Neste artigo vou mostrar um modo mais sutil de se passar o viés revolucionário. Para isso analisei cinco livros didáticos de ensino médio. (4) Tema escolhido: a Guerra Civil Espanhola. (5)

Livro 1. Edição de 2003

Neste manual o autor, após expor a ascensão e as doutrinas do nazi-fascismo, explica a situação política na Espanha:

 “Em 1931, A Monarquia espanhola foi derrubada e proclamou-se a República. O governo transitório, liderado por Alcalá Zamora, realizou uma série de reformas com uma Constituição de caráter liberal, separou a Igreja do Estado, assegurou liberdade religiosa e fez uma reforma agrária”.

“Apesar do novo governo republicano e das reformas, os conflitos na Espanha continuaram: explodiram greves gerais e os movimentos separatistas (basco e catalão) fortaleceram-se. A esquerda se organizou em torno dos partidos Socialista e Comunista” .

Insatisfeitos com a reforma agrária, a movimentação dos operários e camponeses e o crescimento da esquerda, os setores mais conservadores começaram a conspirar contra o governo por meio da Falange, um grupo fascista ultraconservador liderado por José Antonio Primo de Rivera”.

“Nas eleições de 1936, republicanos, socialistas e comunistas uniram-se em torno da Frente Popular e chegaram à vitória. O governo, com maioria de esquerda, anistiou os presos políticos, retomou a reforma agrária e tentou implantar uma reforma educacional” . (p.341)

O livro 2, de 2008,   inicia a abordagem afirmando que as “doutrinas totalitárias de inspiração nazifascista surgiram em diversas partes do mundo. Foi o caso da Espanha, de Portugal e mesmo do Brasil”. E continua:

“Na Espanha, o general Francisco Franco,(…) apoiado por grupos representantes das mais tradicionais instituições da sociedade espanhola – o latifúndio, a Igreja Católica e o Exército , reuniu forças para lutar contra a República espanhola, instalada desde 1931.

 O terceiro autor – 2010 – analisa de modo semelhante o inicio do governo republicano espanhol e suas reformas. Acrescenta que (de um lado) “o movimento operário as considerava insuficientes. De outro, a direita monarquista e católica, assustada com o ritmo das mudanças, decidiu organizar um golpe de Estado. Assim, em julho de 1936, um grupo de generais, entre eles Francisco Franco, tentou depor o governo republicano.”

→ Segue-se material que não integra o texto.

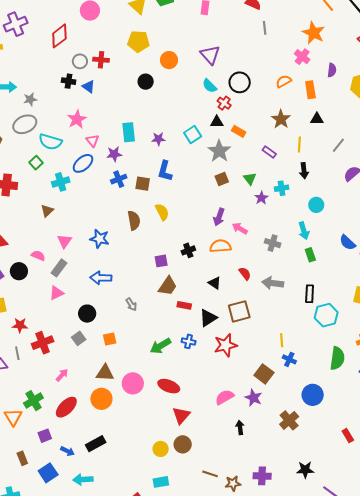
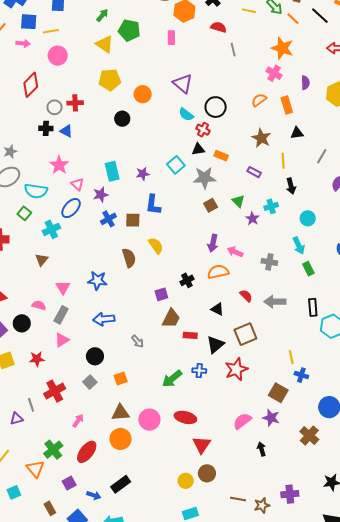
gray star: (219, 151) -> (204, 178), turned -30
red star: (20, 325) -> (37, 359), moved

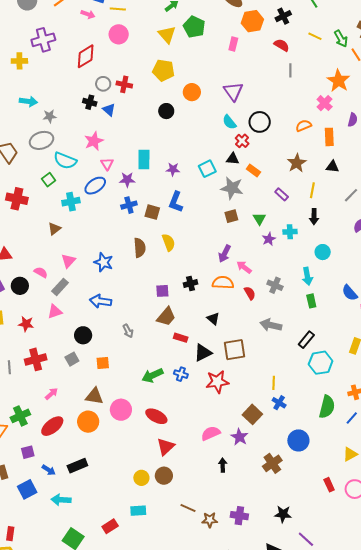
red semicircle: (246, 296) -> (250, 293), moved
black rectangle: (313, 307) -> (306, 340), turned 30

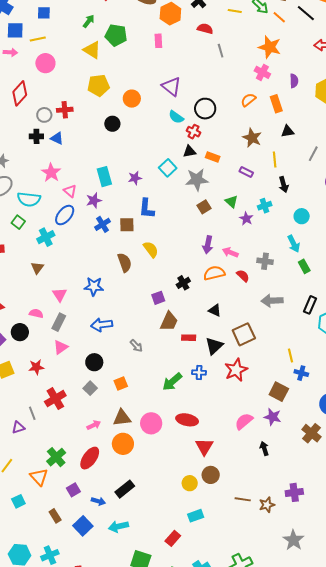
pink arrow: (51, 394) -> (94, 425), moved, turned 32

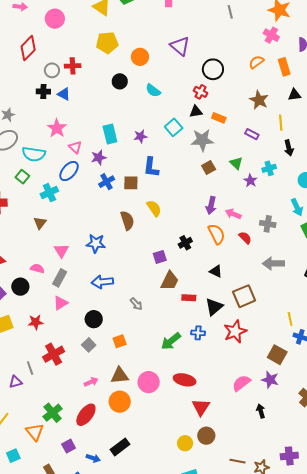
cyan semicircle: (176, 117) -> (153, 91), moved
orange semicircle: (214, 273) -> (217, 234), turned 75

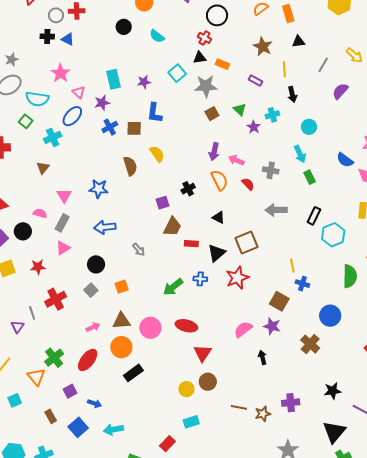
purple triangle: (16, 382) -> (17, 327), turned -40
black rectangle: (120, 447) -> (133, 373), moved

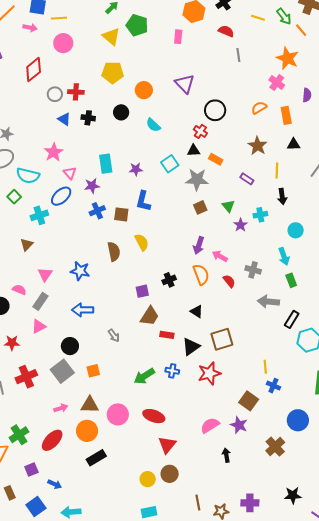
black cross: (47, 36) -> (88, 118), moved
gray arrow: (276, 210) -> (268, 302), moved
gray square: (91, 290) -> (62, 371), size x1.6
brown line: (239, 407) -> (198, 502), turned 63

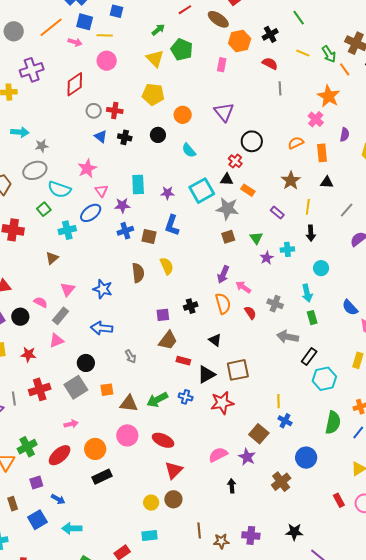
cyan square: (170, 164) -> (202, 191), size x1.4
brown triangle: (90, 405) -> (129, 403), moved

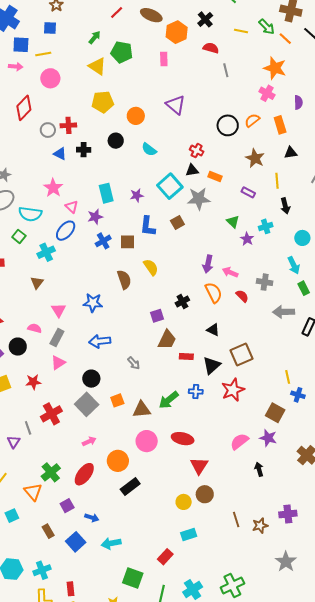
black circle: (252, 141) -> (228, 125), moved
brown square: (228, 237) -> (177, 223), moved

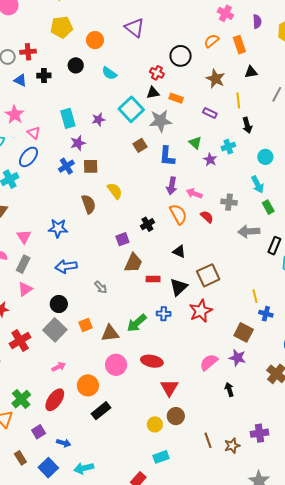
black circle: (228, 125) -> (181, 56), moved
purple star: (95, 217) -> (78, 143), moved
blue L-shape: (148, 226) -> (167, 156), moved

Na  continuação do texto é dito que:

Em consequência, uma sangrenta guerra civil explodiu em 1936,com o país dividido em dois grupos antagônicos: republicanos, liberais e socialistas de um lado, e monarquistas, fascistas e tradicionalistas, de outro, liderados por Franco. O conflito terminou em 1939, com a vitória das tropas franquistas, que haviam recebido apoio militar dos governos Mussolini e Hitler” (p.499).

Dois livros mais recentes, (2013 e 2017) seguem o mesmo esquema. 

Observações finais:

A essência da análise é a mesma:

  1. Nenhum dos manuais nos dá uma visão completa da situação da Espanha nos anos 30;
  • Afirma-se simplesmente que republicanos, socialistas, comunistas teriam feito algumas reformas para beneficiar o povo: reforma agrária, separação Igreja-Estado, liberdade religiosa, tentativa de reforma da educação. Resultado: desagradaram monarquistas, tradicionalistas, fascistas, que “articularam conflitos de rua”. Então, tiveram um líder fascista morto. Pronto: Franco começou o levante contra o legítimo governo republicano. Pior: apoiado por Mussolini e Hitler.
  • No frigir dos ovos fica a pergunta? Quem foram os vilões? Os fascistas de Franco, é claro!… Que venceu porque foi apoiado pelos inimigos do povo:  monarquistas, católicos, tradicionalistas…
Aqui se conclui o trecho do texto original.